Celebrity endorsements of products, brands, and services are nothing new. Famous athletes, Hollywood types, fashion icons, media moguls, and other well-known personalities lend their names to back a variety of products – from sports equipment and cars to food and beverages – just to name a few. This is generally an accepted marketing tactic. But when a celebrity’s name is utilized to convince the public that a particular product is “legitimate” and “safe” while, in fact, its claims are misleading and potentially harmful, consumers should beware.
This happens more often than you think when it comes to the majority of CBD products, which are unregulated, untested, and often put consumers at risk.
Most recently, famed cooking maven, Martha Stewart, announced a new line of CBD gummies, soft gels, and drops. Stewart is not the first celebrity to lend her name to the growing marketplace of CBD products that claim to improve health and wellness.
Women’s soccer star, Megan Rapinoe, co-founded a company that makes CBD products that claim to increase healing and relaxation. Rapinoe says the products are the “secret sauce” to her daily routine of health and wellness.
Earlier this year, former All-Pro NFL offensive lineman, Kyle Turley, promoted CBD in the fight against COVID-19. Turley received warnings from the Food and Drug Administration (FDA) and the Federal Trade Commission (FTC). The false claims have ceased.
TV host and actor, Montel Williams, claims CBD helps him relax and sleep better when he experiences multiple sclerosis (MS) flare-ups.

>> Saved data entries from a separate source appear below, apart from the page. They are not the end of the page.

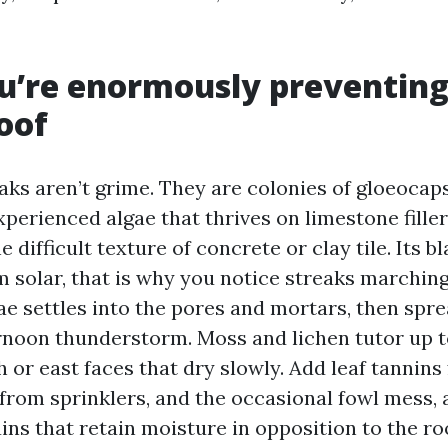
’re enormously preventing
roof
aks aren’t grime. They are colonies of gloeoca
perienced algae that thrives on limestone filler
 difficult texture of concrete or clay tile. Its bl
om solar, that is why you notice streaks marchi
gae settles into the pores and mortars, then spr
rnoon thunderstorm. Moss and lichen tutor up to
 or east faces that dry slowly. Add leaf tannins 
 from sprinklers, and the occasional fowl mess, 
ains that retain moisture in opposition to the ro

Jolene Goring, named by USA Today as one of "America's Premier Fitness Experts," partners with a company that claims its products are the “world’s best CBD.”
Comedian, actor, and screenwriter, Asling Bea, says a few drops of CBD helps with insomnia.
What most consumers don’t realize is, despite celebrity or influencer endorsements, CBD products have not been scientifically tested and are not regulated by the FDA, the gold standard in ensuring safety and efficacy for consumer products. The majority of CBD product claims are unproven, and labels are frequently misleading and confusing, with little to no information on ingredients and potency.
In fact, in a recent report to Congress, the FDA reported that internal testing of 147 CBD products found the majority were incorrectly labeled or contaminated. Nearly 40 products tested had more than 120 percent of the CBD level listed. This is troubling news for consumers using these products.
Late last year, the FDA confirmed that it cannot conclude that CBD is generally recognized as safe (GRAS) for use in human or animal food. The agency considers CBD foods and supplements unlawful, which means these products are not subject to the same regulation and monitoring as other consumer goods.
The CBD marketplace is dangerous and risky. Without scientific evidence, proper testing, and regulation, it’s a “buyer beware” scenario. Celebrity hype is just that – hype. It’s time to take science, product testing, and regulation of CBD products seriously and look to experts for guidance and advice.